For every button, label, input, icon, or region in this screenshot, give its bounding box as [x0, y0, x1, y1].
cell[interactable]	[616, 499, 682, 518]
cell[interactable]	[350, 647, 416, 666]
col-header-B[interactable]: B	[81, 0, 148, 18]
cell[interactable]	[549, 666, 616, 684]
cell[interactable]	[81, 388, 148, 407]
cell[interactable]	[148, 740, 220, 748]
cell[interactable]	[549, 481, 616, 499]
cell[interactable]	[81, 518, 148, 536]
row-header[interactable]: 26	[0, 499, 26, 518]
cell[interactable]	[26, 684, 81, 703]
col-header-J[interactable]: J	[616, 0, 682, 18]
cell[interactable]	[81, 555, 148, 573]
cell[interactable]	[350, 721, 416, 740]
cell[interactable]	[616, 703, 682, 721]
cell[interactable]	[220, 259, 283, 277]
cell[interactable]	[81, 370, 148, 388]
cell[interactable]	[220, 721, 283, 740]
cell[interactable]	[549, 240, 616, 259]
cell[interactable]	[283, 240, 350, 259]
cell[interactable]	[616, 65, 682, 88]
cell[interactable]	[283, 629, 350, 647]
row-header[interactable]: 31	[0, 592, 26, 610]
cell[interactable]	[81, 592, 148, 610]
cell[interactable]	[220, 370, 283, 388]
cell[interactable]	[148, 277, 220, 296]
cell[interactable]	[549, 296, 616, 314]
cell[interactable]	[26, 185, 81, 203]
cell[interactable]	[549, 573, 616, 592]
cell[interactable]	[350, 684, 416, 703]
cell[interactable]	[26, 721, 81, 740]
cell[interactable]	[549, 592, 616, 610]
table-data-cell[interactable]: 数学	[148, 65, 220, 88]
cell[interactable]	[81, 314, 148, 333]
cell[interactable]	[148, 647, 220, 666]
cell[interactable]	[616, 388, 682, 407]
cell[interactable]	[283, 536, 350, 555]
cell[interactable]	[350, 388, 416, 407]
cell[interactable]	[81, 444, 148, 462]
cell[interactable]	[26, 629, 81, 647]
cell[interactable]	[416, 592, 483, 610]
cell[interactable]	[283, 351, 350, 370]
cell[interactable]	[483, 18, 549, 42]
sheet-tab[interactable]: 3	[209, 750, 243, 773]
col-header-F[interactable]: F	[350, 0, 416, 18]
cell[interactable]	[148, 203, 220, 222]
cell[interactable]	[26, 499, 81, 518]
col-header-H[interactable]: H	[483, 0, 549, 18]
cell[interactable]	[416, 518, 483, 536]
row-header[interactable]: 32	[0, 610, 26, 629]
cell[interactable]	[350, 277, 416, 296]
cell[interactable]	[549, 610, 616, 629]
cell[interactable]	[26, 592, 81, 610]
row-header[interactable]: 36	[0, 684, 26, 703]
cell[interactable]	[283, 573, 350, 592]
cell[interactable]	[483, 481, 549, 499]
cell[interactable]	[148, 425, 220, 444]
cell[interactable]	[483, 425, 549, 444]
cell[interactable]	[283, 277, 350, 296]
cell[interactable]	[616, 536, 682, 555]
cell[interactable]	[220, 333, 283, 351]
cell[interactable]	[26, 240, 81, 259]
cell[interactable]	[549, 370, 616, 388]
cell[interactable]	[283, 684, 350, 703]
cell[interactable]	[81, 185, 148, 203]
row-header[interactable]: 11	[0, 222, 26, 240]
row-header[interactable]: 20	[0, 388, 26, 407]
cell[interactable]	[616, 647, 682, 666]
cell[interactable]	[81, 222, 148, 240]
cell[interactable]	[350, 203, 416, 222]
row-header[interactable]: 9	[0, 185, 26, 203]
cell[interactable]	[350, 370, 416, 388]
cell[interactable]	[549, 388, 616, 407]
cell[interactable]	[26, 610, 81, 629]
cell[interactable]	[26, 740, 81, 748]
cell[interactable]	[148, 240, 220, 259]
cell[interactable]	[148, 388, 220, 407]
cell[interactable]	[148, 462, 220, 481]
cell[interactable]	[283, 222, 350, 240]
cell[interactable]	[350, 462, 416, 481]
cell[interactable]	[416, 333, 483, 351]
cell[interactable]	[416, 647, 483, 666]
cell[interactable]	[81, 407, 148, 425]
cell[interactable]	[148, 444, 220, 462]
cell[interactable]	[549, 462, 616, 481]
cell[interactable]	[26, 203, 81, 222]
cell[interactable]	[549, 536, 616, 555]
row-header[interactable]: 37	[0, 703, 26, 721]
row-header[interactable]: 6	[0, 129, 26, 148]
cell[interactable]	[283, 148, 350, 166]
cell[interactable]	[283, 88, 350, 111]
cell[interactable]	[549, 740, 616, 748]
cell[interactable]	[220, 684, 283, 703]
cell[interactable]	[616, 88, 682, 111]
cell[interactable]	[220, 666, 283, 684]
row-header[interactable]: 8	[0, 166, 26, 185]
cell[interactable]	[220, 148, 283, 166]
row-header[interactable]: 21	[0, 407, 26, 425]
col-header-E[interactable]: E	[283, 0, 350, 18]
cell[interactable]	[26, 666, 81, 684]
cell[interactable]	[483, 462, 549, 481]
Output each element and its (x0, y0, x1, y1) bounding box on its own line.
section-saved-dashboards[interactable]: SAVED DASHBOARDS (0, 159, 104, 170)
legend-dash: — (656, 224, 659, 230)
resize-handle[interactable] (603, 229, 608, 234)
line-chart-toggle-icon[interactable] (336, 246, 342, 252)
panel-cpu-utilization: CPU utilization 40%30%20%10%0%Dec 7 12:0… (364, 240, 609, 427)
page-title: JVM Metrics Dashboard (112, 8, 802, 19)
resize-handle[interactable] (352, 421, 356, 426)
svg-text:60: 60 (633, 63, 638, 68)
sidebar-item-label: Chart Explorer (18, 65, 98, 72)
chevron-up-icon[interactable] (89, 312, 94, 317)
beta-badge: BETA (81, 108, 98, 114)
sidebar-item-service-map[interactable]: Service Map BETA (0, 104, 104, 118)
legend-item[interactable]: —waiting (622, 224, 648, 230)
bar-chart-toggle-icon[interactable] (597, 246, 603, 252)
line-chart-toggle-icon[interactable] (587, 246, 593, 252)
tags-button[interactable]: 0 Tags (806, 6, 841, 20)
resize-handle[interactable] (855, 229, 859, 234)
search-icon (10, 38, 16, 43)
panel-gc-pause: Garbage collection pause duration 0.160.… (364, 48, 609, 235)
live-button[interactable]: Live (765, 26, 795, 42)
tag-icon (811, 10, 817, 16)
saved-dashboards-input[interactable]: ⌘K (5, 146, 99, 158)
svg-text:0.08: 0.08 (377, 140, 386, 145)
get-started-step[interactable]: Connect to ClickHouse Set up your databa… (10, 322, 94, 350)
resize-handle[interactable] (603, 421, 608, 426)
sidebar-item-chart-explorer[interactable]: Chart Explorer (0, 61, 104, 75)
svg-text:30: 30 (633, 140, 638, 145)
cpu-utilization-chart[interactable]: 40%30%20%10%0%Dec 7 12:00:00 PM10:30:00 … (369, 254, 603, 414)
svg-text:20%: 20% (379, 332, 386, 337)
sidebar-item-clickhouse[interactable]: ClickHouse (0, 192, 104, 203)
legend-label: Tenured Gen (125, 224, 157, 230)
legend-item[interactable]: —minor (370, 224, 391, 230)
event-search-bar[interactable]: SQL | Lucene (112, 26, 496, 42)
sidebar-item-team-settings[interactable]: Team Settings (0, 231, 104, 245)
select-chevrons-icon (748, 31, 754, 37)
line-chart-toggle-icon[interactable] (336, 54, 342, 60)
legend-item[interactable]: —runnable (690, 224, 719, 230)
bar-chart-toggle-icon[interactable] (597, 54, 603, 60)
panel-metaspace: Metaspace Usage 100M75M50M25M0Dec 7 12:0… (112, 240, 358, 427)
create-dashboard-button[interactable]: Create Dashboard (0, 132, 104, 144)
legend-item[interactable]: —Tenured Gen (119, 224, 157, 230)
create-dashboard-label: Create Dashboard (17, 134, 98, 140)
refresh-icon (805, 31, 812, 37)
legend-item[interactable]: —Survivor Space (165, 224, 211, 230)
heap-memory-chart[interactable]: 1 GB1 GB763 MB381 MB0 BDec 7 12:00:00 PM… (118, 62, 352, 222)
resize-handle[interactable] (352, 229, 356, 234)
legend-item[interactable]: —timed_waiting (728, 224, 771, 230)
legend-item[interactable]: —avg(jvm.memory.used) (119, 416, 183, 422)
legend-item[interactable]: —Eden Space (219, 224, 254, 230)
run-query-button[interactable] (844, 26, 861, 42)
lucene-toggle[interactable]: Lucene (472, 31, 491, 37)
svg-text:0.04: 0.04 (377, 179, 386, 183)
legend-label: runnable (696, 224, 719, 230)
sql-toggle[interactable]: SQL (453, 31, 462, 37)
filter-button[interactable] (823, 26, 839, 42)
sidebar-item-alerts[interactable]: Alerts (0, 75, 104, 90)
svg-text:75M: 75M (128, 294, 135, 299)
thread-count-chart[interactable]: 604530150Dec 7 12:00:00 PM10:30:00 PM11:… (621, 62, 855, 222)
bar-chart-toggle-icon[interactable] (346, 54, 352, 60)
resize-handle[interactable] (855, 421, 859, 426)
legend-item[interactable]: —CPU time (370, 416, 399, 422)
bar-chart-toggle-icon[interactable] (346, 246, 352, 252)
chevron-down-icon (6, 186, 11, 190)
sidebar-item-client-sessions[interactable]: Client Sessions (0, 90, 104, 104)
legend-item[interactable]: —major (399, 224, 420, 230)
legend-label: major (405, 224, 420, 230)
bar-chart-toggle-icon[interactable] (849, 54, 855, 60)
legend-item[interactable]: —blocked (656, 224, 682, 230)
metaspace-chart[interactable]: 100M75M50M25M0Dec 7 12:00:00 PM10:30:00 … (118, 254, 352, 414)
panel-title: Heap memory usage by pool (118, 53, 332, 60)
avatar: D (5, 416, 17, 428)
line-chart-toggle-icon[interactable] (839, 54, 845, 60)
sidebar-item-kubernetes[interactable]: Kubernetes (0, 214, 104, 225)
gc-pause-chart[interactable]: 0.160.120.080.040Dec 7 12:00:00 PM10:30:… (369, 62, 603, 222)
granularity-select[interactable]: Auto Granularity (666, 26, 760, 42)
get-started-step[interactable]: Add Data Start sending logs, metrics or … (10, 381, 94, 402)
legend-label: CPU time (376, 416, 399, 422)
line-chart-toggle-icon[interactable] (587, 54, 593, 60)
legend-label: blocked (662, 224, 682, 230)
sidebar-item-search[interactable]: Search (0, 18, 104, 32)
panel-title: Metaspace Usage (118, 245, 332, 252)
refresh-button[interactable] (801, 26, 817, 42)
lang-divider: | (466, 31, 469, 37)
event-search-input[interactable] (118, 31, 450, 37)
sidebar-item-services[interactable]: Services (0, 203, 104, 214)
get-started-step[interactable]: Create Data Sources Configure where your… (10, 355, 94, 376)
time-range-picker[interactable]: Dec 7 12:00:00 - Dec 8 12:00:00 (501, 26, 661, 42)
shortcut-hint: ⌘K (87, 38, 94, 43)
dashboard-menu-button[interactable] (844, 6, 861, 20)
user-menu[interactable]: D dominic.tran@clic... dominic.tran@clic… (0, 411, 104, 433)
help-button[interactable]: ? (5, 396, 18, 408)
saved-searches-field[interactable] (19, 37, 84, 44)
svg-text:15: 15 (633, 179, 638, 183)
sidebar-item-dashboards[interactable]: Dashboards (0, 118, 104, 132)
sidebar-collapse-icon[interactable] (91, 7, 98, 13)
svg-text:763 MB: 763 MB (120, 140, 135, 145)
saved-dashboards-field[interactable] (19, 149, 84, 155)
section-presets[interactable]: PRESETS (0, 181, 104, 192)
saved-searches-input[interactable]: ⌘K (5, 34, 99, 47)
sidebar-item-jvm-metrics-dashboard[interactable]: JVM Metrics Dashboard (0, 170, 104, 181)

REQUIRED ACTION: Check every line of the data for the string "panel". Give the number of lines that have it, and only that.

ANSWER FOR THE TASK: 5